Когда он добрался до маленького магазина в центре города, уже загорался закат. Мусорщик сел на траву между двумя теннисными кортами, пытаясь вспомнить, что делают при ожогах. Смазывают маслом — так сказала бы мать Дональда Мервина Элберта. Но это было хорошо, когда ошпаришься или когда жир со сковороды вдруг подпрыгнет слишком высоко и обдаст кожу горячими брызгами. Но он даже не мог представить, как смазать растрескавшееся черное месиво между локтем и плечом; он не мог даже прикоснуться к нему.
Убить себя. Вот что нужно, вот решение проблемы. Он покончит со своим несчастным состоянием подобно дряхлому псу.
Внезапно на восточной окраине города раздался мощный взрыв — казалось, невидимая ткань бытия с треском разорвалась пополам. Из сгущающихся темно-синих сумерек вдруг вырвался жидкий столб пламени. Мусорщику пришлось сощурить глаза до слезящихся протестующих щелочек, чтобы смотреть на него.

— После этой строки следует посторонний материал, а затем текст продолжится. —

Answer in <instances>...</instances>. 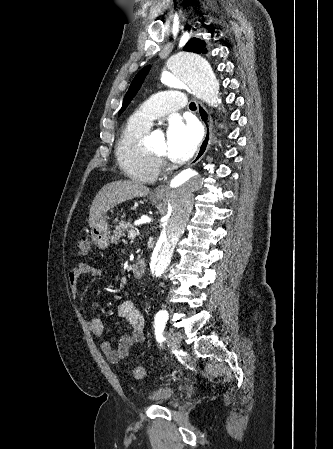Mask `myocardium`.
I'll list each match as a JSON object with an SVG mask.
<instances>
[{
	"instance_id": "1",
	"label": "myocardium",
	"mask_w": 333,
	"mask_h": 449,
	"mask_svg": "<svg viewBox=\"0 0 333 449\" xmlns=\"http://www.w3.org/2000/svg\"><path fill=\"white\" fill-rule=\"evenodd\" d=\"M149 153L151 154V156L158 162L161 163L165 160V156L164 155H159L154 153L153 151H149Z\"/></svg>"
}]
</instances>
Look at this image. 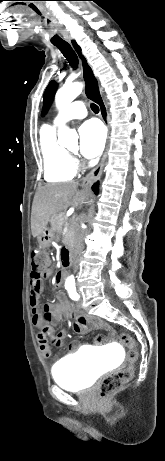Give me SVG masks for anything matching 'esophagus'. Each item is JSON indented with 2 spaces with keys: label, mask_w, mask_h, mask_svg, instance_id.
<instances>
[{
  "label": "esophagus",
  "mask_w": 165,
  "mask_h": 461,
  "mask_svg": "<svg viewBox=\"0 0 165 461\" xmlns=\"http://www.w3.org/2000/svg\"><path fill=\"white\" fill-rule=\"evenodd\" d=\"M69 43L70 45L72 46V48L80 54L81 52V49H80V46L78 44V42L74 39H70L69 40ZM79 60H80V63H81V68H82V77H83V81H84V84L86 85V93L88 92V88H89V85H90V82L86 79V71H87V65L90 67L87 59L81 55H79ZM95 80H96V85L98 87V90H99V93H100V96L102 98V103H98L99 105V108H100V116H101V119L102 121L104 122V124L107 126L108 128V136H109V133H110V125H109V116H108V111H107V106H106V103H105V100L103 98V94H102V90L99 86V83H98V79L97 77L95 76ZM108 148H109V140H107V143H106V147H105V150H104V153H103V156L101 158V161L100 163L89 173L87 174V176L83 179L82 181V186L84 187H89L91 186L96 180H98L102 174V169H103V166H104V163H105V160H106V157H107V151H108Z\"/></svg>",
  "instance_id": "1"
}]
</instances>
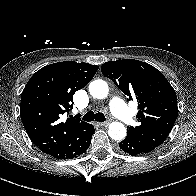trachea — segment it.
I'll return each instance as SVG.
<instances>
[{
    "label": "trachea",
    "instance_id": "3493384b",
    "mask_svg": "<svg viewBox=\"0 0 196 196\" xmlns=\"http://www.w3.org/2000/svg\"><path fill=\"white\" fill-rule=\"evenodd\" d=\"M84 121H87V122H91V121H99V122H104L106 120L105 116L103 113H94L93 111H89L87 112L83 118H82Z\"/></svg>",
    "mask_w": 196,
    "mask_h": 196
}]
</instances>
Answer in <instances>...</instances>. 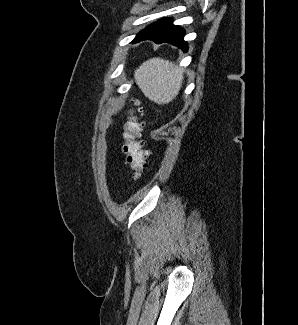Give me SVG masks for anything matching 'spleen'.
I'll return each instance as SVG.
<instances>
[{
	"mask_svg": "<svg viewBox=\"0 0 298 325\" xmlns=\"http://www.w3.org/2000/svg\"><path fill=\"white\" fill-rule=\"evenodd\" d=\"M134 78L149 100L157 104H168L179 94L183 72L170 60L154 56L136 68Z\"/></svg>",
	"mask_w": 298,
	"mask_h": 325,
	"instance_id": "3e777b00",
	"label": "spleen"
}]
</instances>
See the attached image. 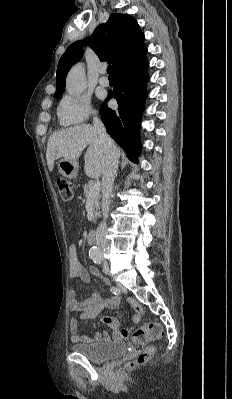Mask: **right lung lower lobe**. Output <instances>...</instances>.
<instances>
[{
	"instance_id": "1",
	"label": "right lung lower lobe",
	"mask_w": 232,
	"mask_h": 399,
	"mask_svg": "<svg viewBox=\"0 0 232 399\" xmlns=\"http://www.w3.org/2000/svg\"><path fill=\"white\" fill-rule=\"evenodd\" d=\"M148 62L146 54L116 70V86L109 92L118 102V110L114 111L104 103L100 109L101 120L107 133L127 153L130 160L135 161L141 149L140 121L147 96L146 83Z\"/></svg>"
}]
</instances>
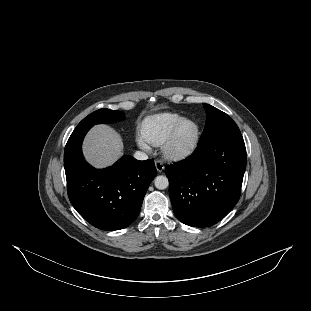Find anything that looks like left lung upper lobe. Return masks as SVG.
I'll return each mask as SVG.
<instances>
[{
	"instance_id": "5c2ea615",
	"label": "left lung upper lobe",
	"mask_w": 311,
	"mask_h": 311,
	"mask_svg": "<svg viewBox=\"0 0 311 311\" xmlns=\"http://www.w3.org/2000/svg\"><path fill=\"white\" fill-rule=\"evenodd\" d=\"M206 110V125L199 143L226 132H240L236 123L224 112L209 105L203 104Z\"/></svg>"
}]
</instances>
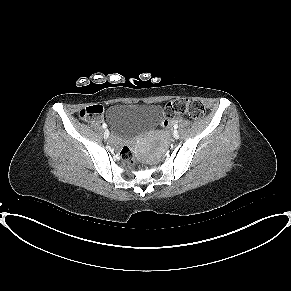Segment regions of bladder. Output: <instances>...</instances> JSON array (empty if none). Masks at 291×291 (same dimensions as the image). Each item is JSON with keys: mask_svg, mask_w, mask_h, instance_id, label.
<instances>
[{"mask_svg": "<svg viewBox=\"0 0 291 291\" xmlns=\"http://www.w3.org/2000/svg\"><path fill=\"white\" fill-rule=\"evenodd\" d=\"M162 119L159 105L113 103L106 112L111 132L120 139H129L153 127Z\"/></svg>", "mask_w": 291, "mask_h": 291, "instance_id": "31cf9c89", "label": "bladder"}]
</instances>
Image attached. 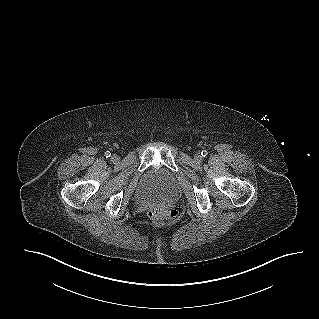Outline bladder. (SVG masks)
I'll use <instances>...</instances> for the list:
<instances>
[{
    "label": "bladder",
    "instance_id": "31cf9c89",
    "mask_svg": "<svg viewBox=\"0 0 319 319\" xmlns=\"http://www.w3.org/2000/svg\"><path fill=\"white\" fill-rule=\"evenodd\" d=\"M179 185L173 173L158 167L141 179L136 192L137 200L147 205L160 204L176 197Z\"/></svg>",
    "mask_w": 319,
    "mask_h": 319
}]
</instances>
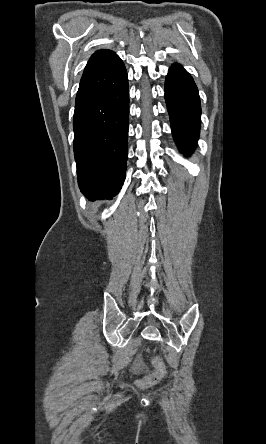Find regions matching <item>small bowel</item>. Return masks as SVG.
Wrapping results in <instances>:
<instances>
[{"label":"small bowel","instance_id":"small-bowel-1","mask_svg":"<svg viewBox=\"0 0 266 444\" xmlns=\"http://www.w3.org/2000/svg\"><path fill=\"white\" fill-rule=\"evenodd\" d=\"M141 368V360L140 359H137V361H136V363H135V367H134V369L135 370H139Z\"/></svg>","mask_w":266,"mask_h":444}]
</instances>
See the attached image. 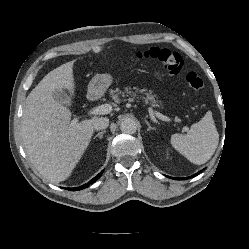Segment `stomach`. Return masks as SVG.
<instances>
[{"instance_id":"stomach-1","label":"stomach","mask_w":249,"mask_h":249,"mask_svg":"<svg viewBox=\"0 0 249 249\" xmlns=\"http://www.w3.org/2000/svg\"><path fill=\"white\" fill-rule=\"evenodd\" d=\"M112 76L109 74H97L89 83L88 89L92 93H104L112 83Z\"/></svg>"}]
</instances>
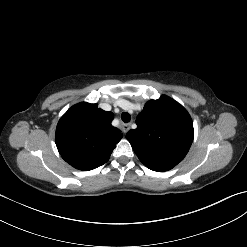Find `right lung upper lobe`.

Даже испытывая невыносимые физические страдания, он с удовольствием смотрел на огонь… Более того, созерцание огня радовало его, наполняло чувством удовлетворения. Огонь был наилучшим лекарством, даже лучше морфия, найденного им на следующий день (отличаясь образцовым поведением, он пользовался в Терре-Хот некоторыми привилегиями, работая в лазарете, библиотеке и в автопарке, и потому ему были знакомы морфий и другие наркотические средства). Он не связывал со столбом пламени свои теперешние физические страдания. Он только знал, что огонь был хорош, огонь был прекрасен, огонь был тем, в чем он нуждался, и всегда будет нуждаться. Восхитительный огонь!

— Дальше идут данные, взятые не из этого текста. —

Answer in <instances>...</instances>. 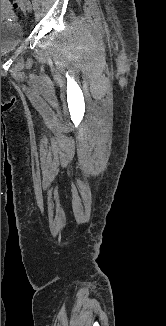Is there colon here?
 I'll return each mask as SVG.
<instances>
[{
  "label": "colon",
  "instance_id": "5ec220e1",
  "mask_svg": "<svg viewBox=\"0 0 166 326\" xmlns=\"http://www.w3.org/2000/svg\"><path fill=\"white\" fill-rule=\"evenodd\" d=\"M13 7L15 9L21 8L22 7V0H14Z\"/></svg>",
  "mask_w": 166,
  "mask_h": 326
}]
</instances>
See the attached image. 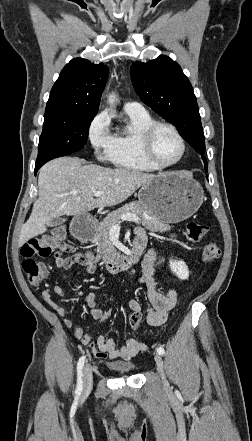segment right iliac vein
<instances>
[{
    "mask_svg": "<svg viewBox=\"0 0 252 441\" xmlns=\"http://www.w3.org/2000/svg\"><path fill=\"white\" fill-rule=\"evenodd\" d=\"M92 382H93L92 370L88 365H86L84 368L83 390L81 394L82 398L86 397L90 393L92 389Z\"/></svg>",
    "mask_w": 252,
    "mask_h": 441,
    "instance_id": "63e3f726",
    "label": "right iliac vein"
}]
</instances>
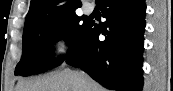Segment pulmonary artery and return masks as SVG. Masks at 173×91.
<instances>
[{
    "mask_svg": "<svg viewBox=\"0 0 173 91\" xmlns=\"http://www.w3.org/2000/svg\"><path fill=\"white\" fill-rule=\"evenodd\" d=\"M84 11H85L86 13H90V12L92 11V8H85Z\"/></svg>",
    "mask_w": 173,
    "mask_h": 91,
    "instance_id": "1",
    "label": "pulmonary artery"
}]
</instances>
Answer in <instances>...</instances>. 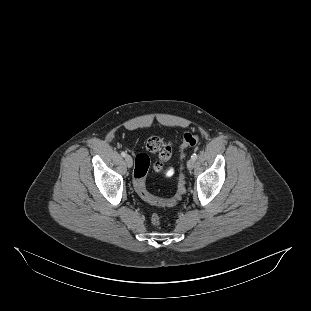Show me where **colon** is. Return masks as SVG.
Wrapping results in <instances>:
<instances>
[{
    "label": "colon",
    "instance_id": "colon-1",
    "mask_svg": "<svg viewBox=\"0 0 311 311\" xmlns=\"http://www.w3.org/2000/svg\"><path fill=\"white\" fill-rule=\"evenodd\" d=\"M199 140L197 134L194 133H186L183 138V142L180 146V154L181 159L185 156V149L194 146ZM147 148L150 152L159 153L160 158L162 160H167L171 156L170 147L164 145L158 138H150L147 142ZM150 166L149 157L146 154H138L135 158V169H134V176H135V187L136 191L138 192L139 196L145 200L146 202L161 206V207H172L175 206L180 202L183 195L186 192L185 186V175L183 173V166H181V171L179 175L178 187L176 194L171 199H159L157 197L152 196L145 187L144 177L145 174ZM158 171H161L166 177L171 176L172 172L170 169H164L162 164L156 165ZM151 223L154 226L161 225V217L157 213H153L151 215Z\"/></svg>",
    "mask_w": 311,
    "mask_h": 311
}]
</instances>
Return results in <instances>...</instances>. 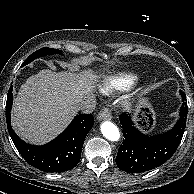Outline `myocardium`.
<instances>
[{
	"mask_svg": "<svg viewBox=\"0 0 194 194\" xmlns=\"http://www.w3.org/2000/svg\"><path fill=\"white\" fill-rule=\"evenodd\" d=\"M125 105L128 106L129 105V102H126Z\"/></svg>",
	"mask_w": 194,
	"mask_h": 194,
	"instance_id": "obj_1",
	"label": "myocardium"
}]
</instances>
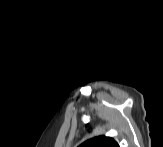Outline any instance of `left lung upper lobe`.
Listing matches in <instances>:
<instances>
[{
  "instance_id": "1",
  "label": "left lung upper lobe",
  "mask_w": 163,
  "mask_h": 147,
  "mask_svg": "<svg viewBox=\"0 0 163 147\" xmlns=\"http://www.w3.org/2000/svg\"><path fill=\"white\" fill-rule=\"evenodd\" d=\"M80 147H119L110 137L97 136L82 143Z\"/></svg>"
}]
</instances>
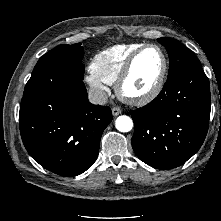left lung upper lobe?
<instances>
[{
  "label": "left lung upper lobe",
  "instance_id": "left-lung-upper-lobe-1",
  "mask_svg": "<svg viewBox=\"0 0 221 221\" xmlns=\"http://www.w3.org/2000/svg\"><path fill=\"white\" fill-rule=\"evenodd\" d=\"M167 50L170 66L167 81H170L186 70L202 68L199 59L183 44L173 38H159Z\"/></svg>",
  "mask_w": 221,
  "mask_h": 221
}]
</instances>
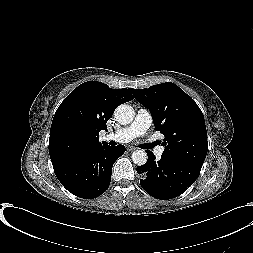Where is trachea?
Listing matches in <instances>:
<instances>
[{"instance_id": "1", "label": "trachea", "mask_w": 253, "mask_h": 253, "mask_svg": "<svg viewBox=\"0 0 253 253\" xmlns=\"http://www.w3.org/2000/svg\"><path fill=\"white\" fill-rule=\"evenodd\" d=\"M155 145H156V142L152 143V144H146L145 148L150 149V148L154 147Z\"/></svg>"}]
</instances>
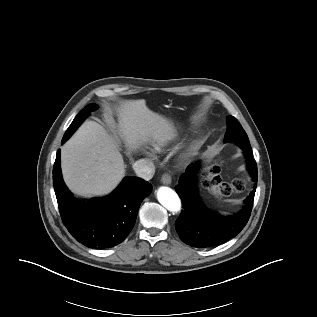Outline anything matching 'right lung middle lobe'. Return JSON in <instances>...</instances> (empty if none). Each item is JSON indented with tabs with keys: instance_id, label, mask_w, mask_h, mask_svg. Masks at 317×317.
I'll use <instances>...</instances> for the list:
<instances>
[{
	"instance_id": "right-lung-middle-lobe-1",
	"label": "right lung middle lobe",
	"mask_w": 317,
	"mask_h": 317,
	"mask_svg": "<svg viewBox=\"0 0 317 317\" xmlns=\"http://www.w3.org/2000/svg\"><path fill=\"white\" fill-rule=\"evenodd\" d=\"M98 108V105L96 104H89L87 105L83 110L79 112V114L75 117L69 128L67 129L66 133L63 136L64 140H67L74 131L78 128V126L85 120V118L88 116V114L91 111H94Z\"/></svg>"
}]
</instances>
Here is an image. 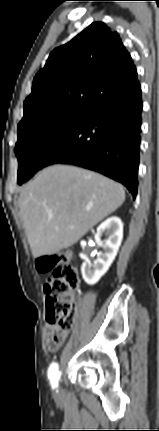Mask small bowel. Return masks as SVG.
Wrapping results in <instances>:
<instances>
[{"instance_id": "c3829d8e", "label": "small bowel", "mask_w": 159, "mask_h": 431, "mask_svg": "<svg viewBox=\"0 0 159 431\" xmlns=\"http://www.w3.org/2000/svg\"><path fill=\"white\" fill-rule=\"evenodd\" d=\"M67 337V331L57 324L47 323L44 329L45 343L50 352H56Z\"/></svg>"}]
</instances>
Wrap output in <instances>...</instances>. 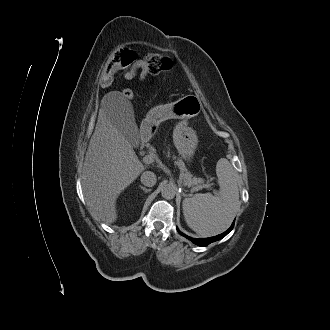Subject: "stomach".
<instances>
[{
  "label": "stomach",
  "mask_w": 330,
  "mask_h": 330,
  "mask_svg": "<svg viewBox=\"0 0 330 330\" xmlns=\"http://www.w3.org/2000/svg\"><path fill=\"white\" fill-rule=\"evenodd\" d=\"M202 110L203 105L200 99L192 94L181 97L163 110L168 118L181 120L174 128L173 142L183 159H191L198 142L196 132L191 127H188L187 120L196 117ZM156 114L158 113L153 115L150 124L151 129L152 126L157 125Z\"/></svg>",
  "instance_id": "stomach-1"
}]
</instances>
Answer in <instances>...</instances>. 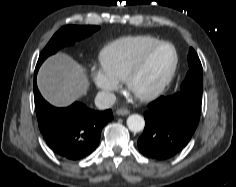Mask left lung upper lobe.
Segmentation results:
<instances>
[{"label":"left lung upper lobe","mask_w":236,"mask_h":187,"mask_svg":"<svg viewBox=\"0 0 236 187\" xmlns=\"http://www.w3.org/2000/svg\"><path fill=\"white\" fill-rule=\"evenodd\" d=\"M189 71L182 82L180 91L174 95H184L197 102H202L203 69L199 57L193 48L188 54Z\"/></svg>","instance_id":"1"}]
</instances>
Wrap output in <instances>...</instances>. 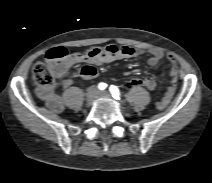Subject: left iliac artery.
<instances>
[{
  "label": "left iliac artery",
  "instance_id": "44dca946",
  "mask_svg": "<svg viewBox=\"0 0 212 183\" xmlns=\"http://www.w3.org/2000/svg\"><path fill=\"white\" fill-rule=\"evenodd\" d=\"M109 90H110V93L112 94V96L115 99L120 100V92H119V89L116 86L111 85Z\"/></svg>",
  "mask_w": 212,
  "mask_h": 183
}]
</instances>
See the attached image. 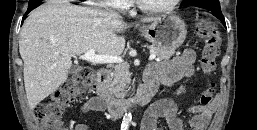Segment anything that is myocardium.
<instances>
[{"mask_svg": "<svg viewBox=\"0 0 257 130\" xmlns=\"http://www.w3.org/2000/svg\"><path fill=\"white\" fill-rule=\"evenodd\" d=\"M181 0H172L170 3H168L165 6L157 7V8H151L145 6L141 0H135L136 6L143 12L148 14H162L167 13L171 10H173L180 2Z\"/></svg>", "mask_w": 257, "mask_h": 130, "instance_id": "1", "label": "myocardium"}]
</instances>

Спустя несколько мгновений взорвалась вторая нефтяная цистерна, и, даже находясь в трех милях от эпицентра, Мусорщик ощутил теплый толчок расходящейся воздушной волны. Взорвалась еще одна цистерна, за ней следующая. Небольшой перерыв, и вот уже шесть цистерн взорвались гремящей цепочкой. Зарево было слишком ярким, чтобы смотреть на него, но он все равно смотрел с ухмылкой, в его глазах отражались пляшущие желтые языки пламени, и он застыл, завороженный, забыв об искалеченной руке, о мысли умереть подобно старому псу.
Прошло более двух часов, прежде чем взорвалась последняя из цистерн, и затем наступила темнота, но это была даже не темнота — ночь была желто-оранжевой, охваченной огненной лихорадкой. Вся восточная дуга горизонта плясала огненными языками. И Мусорщик вспомнил приключенческую книгу, которая была у него в детстве, — некую адаптацию «Войны миров» Герберта Уэллса. Теперь же, спустя годы, уже не существовало мальчика, у которого была та приключенческая книга, вместо него был человек по прозвищу Мусорщик, и он обладал удивительным, ужасающим секретом смертельного луча марсиан.

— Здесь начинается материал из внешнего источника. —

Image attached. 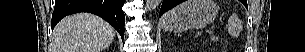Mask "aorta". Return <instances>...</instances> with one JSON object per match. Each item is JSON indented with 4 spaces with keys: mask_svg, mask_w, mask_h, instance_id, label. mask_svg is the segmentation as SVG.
<instances>
[{
    "mask_svg": "<svg viewBox=\"0 0 305 52\" xmlns=\"http://www.w3.org/2000/svg\"><path fill=\"white\" fill-rule=\"evenodd\" d=\"M161 3V0H146V8L148 11L156 9Z\"/></svg>",
    "mask_w": 305,
    "mask_h": 52,
    "instance_id": "1",
    "label": "aorta"
}]
</instances>
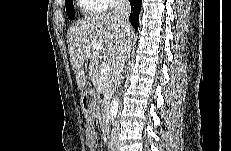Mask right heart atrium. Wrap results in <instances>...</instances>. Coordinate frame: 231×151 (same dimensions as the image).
<instances>
[{
    "instance_id": "right-heart-atrium-1",
    "label": "right heart atrium",
    "mask_w": 231,
    "mask_h": 151,
    "mask_svg": "<svg viewBox=\"0 0 231 151\" xmlns=\"http://www.w3.org/2000/svg\"><path fill=\"white\" fill-rule=\"evenodd\" d=\"M89 2L96 3L99 6L100 10H113L119 7L123 1L122 0H90Z\"/></svg>"
}]
</instances>
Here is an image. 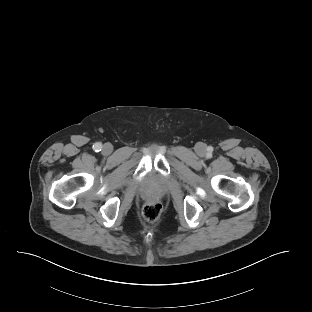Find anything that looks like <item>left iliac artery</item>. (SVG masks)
Wrapping results in <instances>:
<instances>
[{"mask_svg":"<svg viewBox=\"0 0 312 312\" xmlns=\"http://www.w3.org/2000/svg\"><path fill=\"white\" fill-rule=\"evenodd\" d=\"M212 151V148L211 147H208V152H211Z\"/></svg>","mask_w":312,"mask_h":312,"instance_id":"obj_1","label":"left iliac artery"}]
</instances>
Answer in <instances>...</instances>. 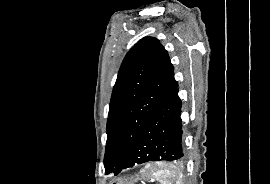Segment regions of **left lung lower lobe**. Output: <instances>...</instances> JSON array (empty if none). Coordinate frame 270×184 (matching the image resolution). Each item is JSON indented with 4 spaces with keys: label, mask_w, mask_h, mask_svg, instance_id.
<instances>
[{
    "label": "left lung lower lobe",
    "mask_w": 270,
    "mask_h": 184,
    "mask_svg": "<svg viewBox=\"0 0 270 184\" xmlns=\"http://www.w3.org/2000/svg\"><path fill=\"white\" fill-rule=\"evenodd\" d=\"M182 103L178 96V83L164 95L155 112L138 135L121 168L151 161H182L184 159Z\"/></svg>",
    "instance_id": "obj_1"
}]
</instances>
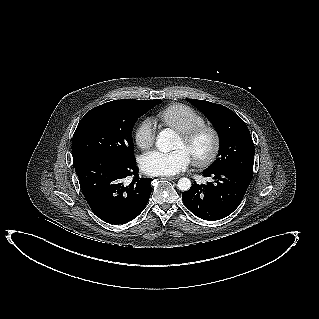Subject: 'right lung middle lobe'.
<instances>
[{
	"instance_id": "dd1d6c3e",
	"label": "right lung middle lobe",
	"mask_w": 319,
	"mask_h": 319,
	"mask_svg": "<svg viewBox=\"0 0 319 319\" xmlns=\"http://www.w3.org/2000/svg\"><path fill=\"white\" fill-rule=\"evenodd\" d=\"M161 102L160 99H121L91 109L73 135V165L97 156H109L122 162L134 159L133 126L139 117Z\"/></svg>"
}]
</instances>
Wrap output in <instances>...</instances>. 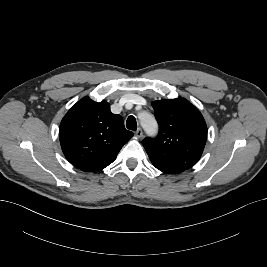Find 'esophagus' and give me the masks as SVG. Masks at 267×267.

Пора было уходить из парка. Температура уже поднялась градусов на десять. Ему нужно было идти дальше, на запад, опережая огонь, как и в Паутанвилле, убегая от все расширяющейся дуги разрушения. Но он был не в состоянии бежать. И Мусорщик уснул на траве, а огненные блики играли на его лице уставшего ребенка, подвергшегося дурному обращению.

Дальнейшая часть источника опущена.